Regressar à legislação laboral que existia antes da troika é manifestamente impossível no quadro europeu em que Portugal vive, para já não falar dos efeitos que poderia ter no crescimento da economia. Aplicar a exclusividade aos médicos e enfermeiros ou rebentava com as contas públicas ou rebentava com o Serviço Nacional de Saúde. Dar um salto no salário mínimo para 850 euros já em 2022 seria um risco enorme para empresas que tentam recuperar da pandemia e enfrentam aumentos nos custos das matérias primas e da energia.

Já em cima do precipício, António Costa enfrentou um dilema que hoje se pode dizer que estava anunciado: manter o poder, cedendo ao modelo de sociedade do BE e do PCP e colocando o país em risco de colapso financeiro (outra vez pela mão de socialistas), ou aceitar o fim do seu poder para evitar exactamente esse risco. A par da possibilidade de não ter acesso aos fundos europeus do Plano de Recuperação e Resiliência (PRR) que, contrariamente ao que se possa pensar, contêm condições.

Claro que podemos ter muitas outras leituras do que se tem passado. Desde a leitura dos cálculos eleitorais, como quem ganha e quem perde com eleições antecipadas, sempre difícil de avaliar. Quem vai o eleitor penalizar por esta instabilidade política? Verdadeiramente não sabemos. Como podemos ler na decisão do PCP uma estratégia de controlo de danos: depois das suas sucessivas quebras de eleitorado, os comunistas podem ter decidido proteger melhor o que ainda têm, a sua força sindical, ela própria também ameaçada por novos sindicatos, alguns ligados ao Chega. No caso do BE, que abandonou o PS já no Orçamento de 2021, é mais difícil de perceber, uma vez que várias vezes se antecipou que a sua estratégia era aproximar-se do centro. Não parece ser assim e as explicações possíveis são a de considerar que está a perder o poder de atracção dos eleitores urbanos de protesto e de antecipar que a conjuntura se vai degradar.

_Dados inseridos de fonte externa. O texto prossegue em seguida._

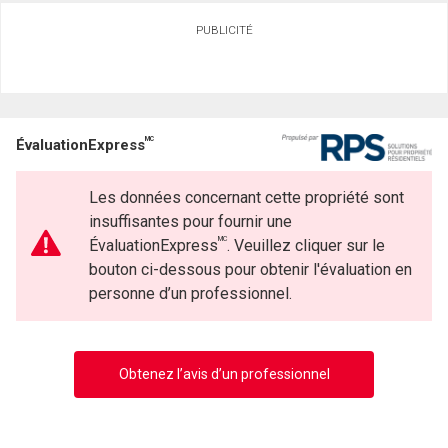
PUBLICITÉ
MC
ÉvaluationExpress
Les données concernant cette propriété sont
insuffisantes pour fournir une
MC
ÉvaluationExpress
. Veuillez cliquer sur le
bouton ci-dessous pour obtenir l'évaluation en
personne d’un professionnel.
Obtenez l’avis d’un professionnel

É verdade que o horizonte não está isento de nuvens. Como aliás sublinhou o secretário de Estado dos Assuntos Parlamentares, Duarte Cordeiro, a pandemia não acabou. Neste momento há novos focos e novas preocupações e partimos para o Inverno sem saber exactamente se a situação está controlada. Além dessa interrogação, há na frente económica vários riscos, nomeadamente a escassez de produtos, de matérias primas e da energia, tudo a desencadear uma subida de preços, o que danificará inevitavelmente o crescimento e poderá antecipar a subida das taxas de juro.

A qualquer momento os investidores, que nos emprestam o dinheiro e garantem uma gestão suave da redução da nossa dívida, podem acordar e considerar que não a conseguimos pagar. Foi exactamente isso que aconteceu entre 2010 e 2011 e que nos conduziu ao pedido de financiamento ao FMI e à União Europeia, com o ajustamento que todos sofremos. É esse risco que não podemos correr. E se foi o risco de colapso financeiro que determinou a posição do Governo e ditou este chumbo no Orçamento, as eleições antecipadas são o mal menor.